Mate, seemingly we don't communicate well and you seem quite aggravated with me (the praise was legitimate, up to you how you want to take it), so maybe we just let it go.
I generally don't think I misunderstood you, it's more about how you apply principles
- But to be clear, your wife and your marriage are the same thing, one doesn't exist without the other, call it relationship goals, happiness, whatever one requires the other.
- There is no such link between Poch and Spurs, hence my call out, Poch goes tomorrow, Spurs remains ..
- And on top of that, you don't pay people in your life to participate, hence you owe them some empathy ..
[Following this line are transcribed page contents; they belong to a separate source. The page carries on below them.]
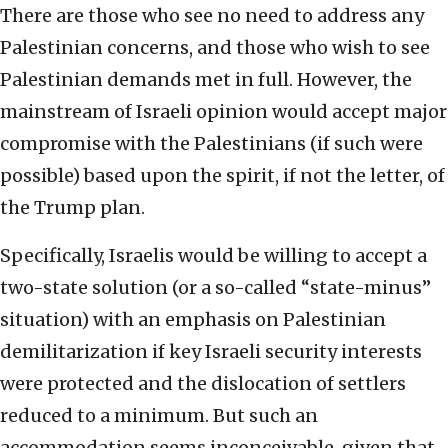
There are those who see no need to address any
Palestinian concerns, and those who wish to see
Palestinian demands met in full. However, the
mainstream of Israeli opinion would accept major
compromise with the Palestinians (if such were
possible) based upon the spirit, if not the letter, of
the Trump plan.
Specifically, Israelis would be willing to accept a
two-state solution (or a so-called “state-minus”
situation) with an emphasis on Palestinian
demilitarization if key Israeli security interests
were protected and the dislocation of settlers
reduced to a minimum. But such an
accommodation seems inconceivable, given that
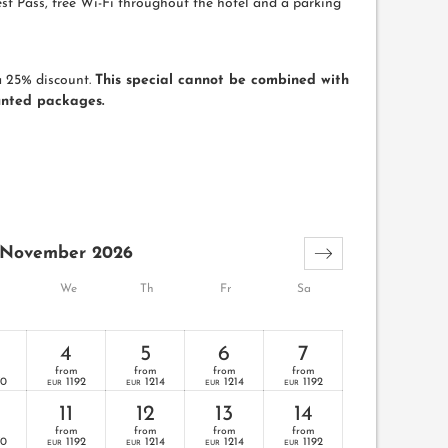
st Pass, free Wi-Fi throughout the hotel and a parking
a 25% discount.
This special cannot be combined with
unted packages.
November 2026
We
Th
Fr
Sa
4
5
6
7
from
from
from
from
70
1192
1214
1214
1192
EUR
EUR
EUR
EUR
11
12
13
14
from
from
from
from
70
1192
1214
1214
1192
EUR
EUR
EUR
EUR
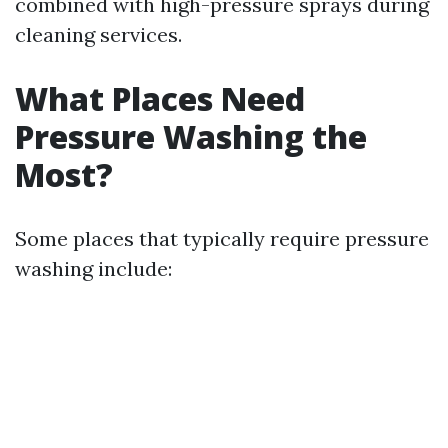
combined with high-pressure sprays during
cleaning services.
What Places Need
Pressure Washing the
Most?
Some places that typically require pressure
washing include:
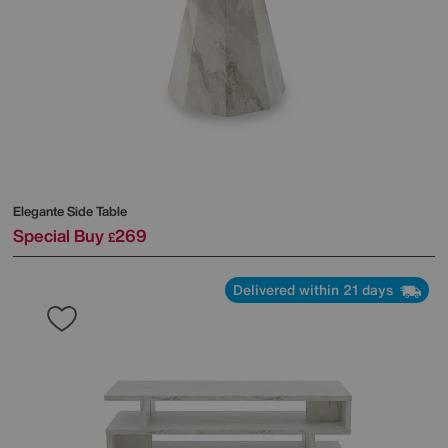
Elegante Side Table
Special Buy
269
£
Delivered within 21 days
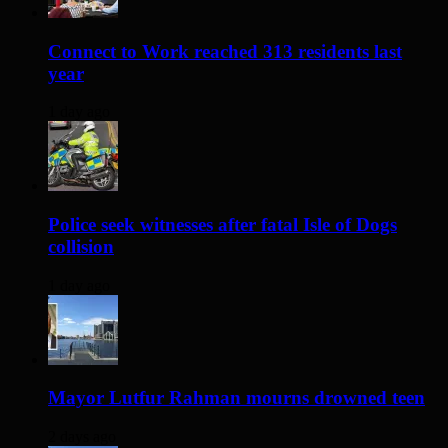
Connect to Work reached 313 residents last
year
1 day ago
Police seek witnesses after fatal Isle of Dogs
collision
1 day ago
Mayor Lutfur Rahman mourns drowned teen
2 days ago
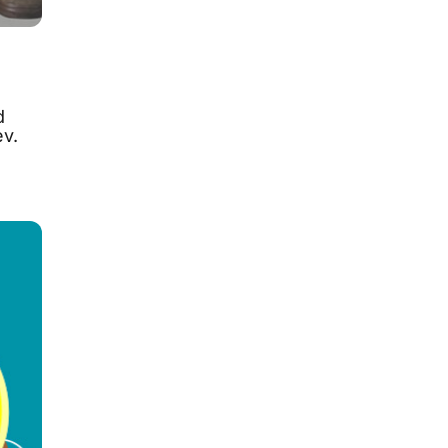
d
ev.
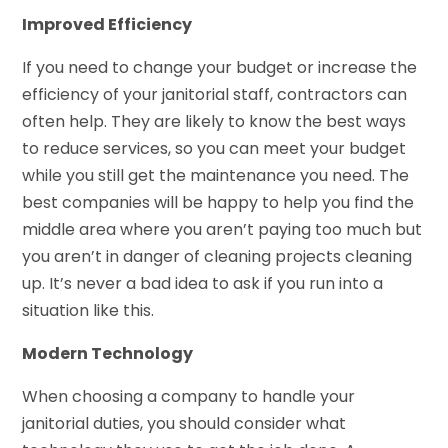
Improved Efficiency
If you need to change your budget or increase the
efficiency of your janitorial staff, contractors can
often help. They are likely to know the best ways
to reduce services, so you can meet your budget
while you still get the maintenance you need. The
best companies will be happy to help you find the
middle area where you aren’t paying too much but
you aren’t in danger of cleaning projects cleaning
up. It’s never a bad idea to ask if you run into a
situation like this.
Modern Technology
When choosing a company to handle your
janitorial duties, you should consider what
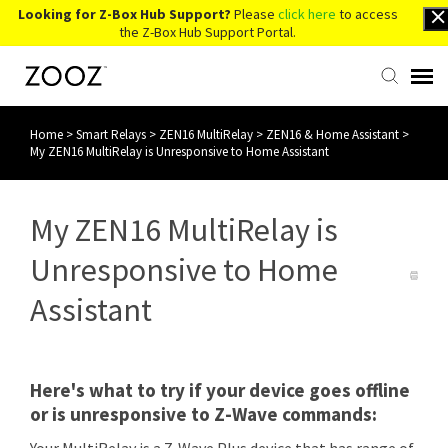
Looking for Z-Box Hub Support?
Please
click here
to access
the Z-Box Hub Support Portal.
Home
>
Smart Relays
>
ZEN16 MultiRelay
>
ZEN16 & Home Assistant
>
Knowledge Base
My ZEN16 MultiRelay is Unresponsive to Home Assistant
Contact Us
My ZEN16 MultiRelay is
Account Login
Unresponsive to Home
Assistant
Back to Website
Here's what to try if your device goes offline
or is unresponsive to Z-Wave commands:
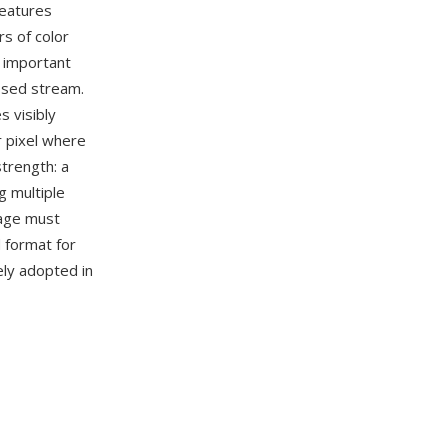
features
rs of color
o important
ssed stream.
 visibly
r pixel where
strength: a
g multiple
age must
d format for
ely adopted in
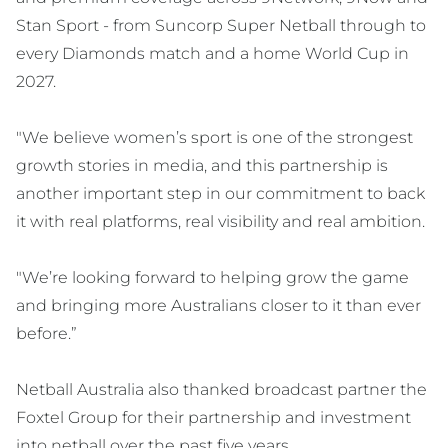
Stan Sport - from Suncorp Super Netball through to
every Diamonds match and a home World Cup in
2027.
"We believe women’s sport is one of the strongest
growth stories in media, and this partnership is
another important step in our commitment to back
it with real platforms, real visibility and real ambition.
"We’re looking forward to helping grow the game
and bringing more Australians closer to it than ever
before.”
Netball Australia also thanked broadcast partner the
Foxtel Group for their partnership and investment
into netball over the past five years.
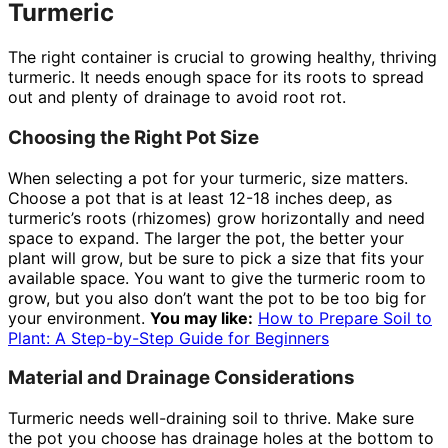
Turmeric
The right container is crucial to growing healthy, thriving
turmeric. It needs enough space for its roots to spread
out and plenty of drainage to avoid root rot.
Choosing the Right Pot Size
When selecting a pot for your turmeric, size matters.
Choose a pot that is at least 12-18 inches deep, as
turmeric’s roots (rhizomes) grow horizontally and need
space to expand. The larger the pot, the better your
plant will grow, but be sure to pick a size that fits your
available space. You want to give the turmeric room to
grow, but you also don’t want the pot to be too big for
your environment.
You may like:
How to Prepare Soil to
Plant: A Step-by-Step Guide for Beginners
Material and Drainage Considerations
Turmeric needs well-draining soil to thrive. Make sure
the pot you choose has drainage holes at the bottom to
but to separate the personal and use the professional example
- If I had a good boss who suddenly became poor, my response would depend on the impact he is having. If he was impacting my ability to make money, pay my bills, then yes I want him out (and I might still like him as a person)
- Poch is paid for results, he is not delivering and it's impacting the club, players and fans ..
You may choose to leave your life around less "goal oriented" objectives and if that works for you, well done. But fundamentally that is not how being the manager of a top 4 PL club with any level of ambition operates.
So again, no aggravation with you, no aggravation with Poch, just a very simple view that he is failing in a position that is measured by results and has no place for like/empathy/etc.
I would say there is another angle we can take to this which would allow us to think through the ‘he currently isn’t performing’ point in a bit more detail. Because that’s the lack of context I think is maddening. It suggests that once results turn, the Manager must be under performing, he should not be trusted to get it back, it never will turn back, and that’s the end of it. It suggests there is nothing else that could possibly effect results.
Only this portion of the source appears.